» **ASSIGNMENT**: Search the entries for the word "icon". Copy every line that holds it.

» **RECORDS TO USE**:
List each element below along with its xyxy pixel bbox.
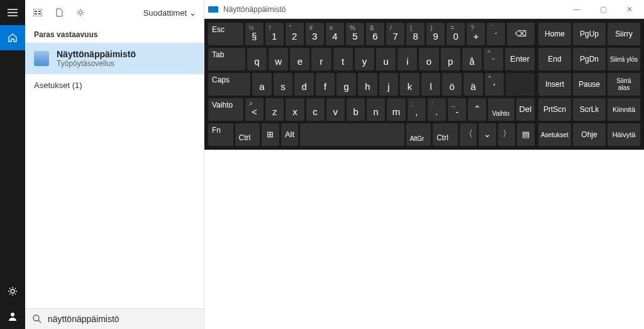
close-button[interactable]: ✕ [619, 3, 640, 16]
key-left-shift[interactable]: Vaihto [208, 98, 243, 121]
key-options[interactable]: Asetukset [538, 123, 571, 146]
key-home[interactable]: Home [538, 23, 571, 45]
settings-results-header[interactable]: Asetukset (1) [25, 74, 204, 96]
key-1[interactable]: !1 [265, 23, 284, 45]
key-nav[interactable]: Siirry [608, 23, 640, 45]
key-e[interactable]: e [290, 48, 309, 70]
key-h[interactable]: h [358, 73, 377, 96]
key-odiaeresis[interactable]: ö [442, 73, 462, 96]
key-b[interactable]: b [347, 98, 365, 121]
key-s[interactable]: s [274, 73, 293, 96]
key-w[interactable]: w [269, 48, 288, 70]
key-aring[interactable]: å [462, 48, 482, 70]
key-altgr[interactable]: AltGr [406, 123, 431, 146]
key-enter-extra[interactable] [506, 73, 535, 96]
key-y[interactable]: y [355, 48, 374, 70]
key-movedown[interactable]: Siirrä alas [608, 73, 640, 96]
hamburger-button[interactable] [0, 0, 25, 25]
apps-scope-icon[interactable] [33, 8, 43, 18]
key-f[interactable]: f [316, 73, 335, 96]
key-l[interactable]: l [421, 73, 441, 96]
key-i[interactable]: i [397, 48, 417, 70]
key-3[interactable]: #3 [306, 23, 324, 45]
key-4[interactable]: ¤4 [326, 23, 344, 45]
key-5[interactable]: %5 [346, 23, 364, 45]
key-win[interactable]: ⊞ [262, 123, 279, 146]
key-j[interactable]: j [379, 73, 399, 96]
key-alt[interactable]: Alt [281, 123, 299, 146]
search-input[interactable] [48, 314, 196, 324]
key-9[interactable]: )9 [426, 23, 445, 45]
key-z[interactable]: z [265, 98, 284, 121]
key-p[interactable]: p [441, 48, 460, 70]
key-right-shift[interactable]: Vaihto [488, 98, 514, 121]
key-a[interactable]: a [252, 73, 272, 96]
key-n[interactable]: n [367, 98, 385, 121]
key-pause[interactable]: Pause [573, 73, 606, 96]
key-fn[interactable]: Fn [208, 123, 233, 146]
key-8[interactable]: (8 [406, 23, 425, 45]
key-prtscn[interactable]: PrtScn [538, 98, 571, 121]
key-help[interactable]: Ohje [573, 123, 606, 146]
key-moveup[interactable]: Siirrä ylös [608, 48, 640, 70]
key-less[interactable]: >< [245, 98, 264, 121]
key-c[interactable]: c [306, 98, 325, 121]
key-tab[interactable]: Tab [208, 48, 245, 70]
minimize-button[interactable]: — [566, 3, 587, 16]
key-caps[interactable]: Caps [208, 73, 250, 96]
key-fade[interactable]: Häivytä [608, 123, 640, 146]
key-comma[interactable]: ;, [408, 98, 426, 121]
key-plus[interactable]: ?+ [467, 23, 485, 45]
filters-dropdown[interactable]: Suodattimet ⌄ [143, 8, 196, 18]
key-left[interactable]: 〈 [460, 123, 477, 146]
key-backspace[interactable]: ⌫ [507, 23, 535, 45]
key-left-ctrl[interactable]: Ctrl [235, 123, 260, 146]
home-button[interactable] [0, 25, 25, 50]
key-dock[interactable]: Kiinnitä [608, 98, 640, 121]
key-right[interactable]: 〉 [498, 123, 516, 146]
key-menu[interactable]: ▤ [517, 123, 535, 146]
key-esc[interactable]: Esc [208, 23, 243, 45]
key-m[interactable]: m [387, 98, 405, 121]
key-d[interactable]: d [294, 73, 314, 96]
settings-button[interactable] [0, 279, 25, 304]
key-v[interactable]: v [326, 98, 345, 121]
key-pgdn[interactable]: PgDn [573, 48, 606, 70]
key-pgup[interactable]: PgUp [573, 23, 606, 45]
key-up[interactable]: ⌃ [468, 98, 486, 121]
key-acute[interactable]: `´ [487, 23, 505, 45]
key-x[interactable]: x [286, 98, 304, 121]
key-apostrophe[interactable]: *' [485, 73, 504, 96]
key-section[interactable]: ½§ [245, 23, 264, 45]
key-right-ctrl[interactable]: Ctrl [433, 123, 458, 146]
key-minus[interactable]: _- [448, 98, 466, 121]
key-7[interactable]: /7 [386, 23, 404, 45]
key-enter[interactable]: Enter [505, 48, 535, 70]
key-down[interactable]: ⌄ [479, 123, 496, 146]
key-k[interactable]: k [400, 73, 419, 96]
key-t[interactable]: t [333, 48, 353, 70]
key-o[interactable]: o [419, 48, 438, 70]
key-g[interactable]: g [336, 73, 356, 96]
key-scrlk[interactable]: ScrLk [573, 98, 606, 121]
maximize-button[interactable]: ▢ [592, 3, 614, 16]
result-item[interactable]: Näyttönäppäimistö Työpöytäsovellus [25, 43, 204, 74]
key-q[interactable]: q [247, 48, 267, 70]
key-6[interactable]: &6 [366, 23, 384, 45]
key-2[interactable]: "2 [286, 23, 304, 45]
key-space[interactable] [300, 123, 404, 146]
key-r[interactable]: r [311, 48, 331, 70]
key-period[interactable]: :. [428, 98, 446, 121]
key-u[interactable]: u [376, 48, 396, 70]
settings-scope-icon[interactable] [75, 8, 86, 18]
key-end[interactable]: End [538, 48, 571, 70]
user-button[interactable] [0, 304, 25, 329]
osk-titlebar[interactable]: Näyttönäppäimistö — ▢ ✕ [204, 0, 644, 19]
key-0[interactable]: =0 [447, 23, 465, 45]
key-diaeresis[interactable]: ^¨ [484, 48, 503, 70]
key-adiaeresis[interactable]: ä [464, 73, 483, 96]
documents-scope-icon[interactable] [54, 8, 64, 18]
key-insert[interactable]: Insert [538, 73, 571, 96]
key-del[interactable]: Del [516, 98, 535, 121]
user-icon [8, 312, 17, 321]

» **WRITTEN ANSWER**:
apps-scope-icon[interactable] [33, 8, 43, 18]
settings-scope-icon[interactable] [75, 8, 86, 18]
documents-scope-icon[interactable] [54, 8, 64, 18]
user-icon [8, 312, 17, 321]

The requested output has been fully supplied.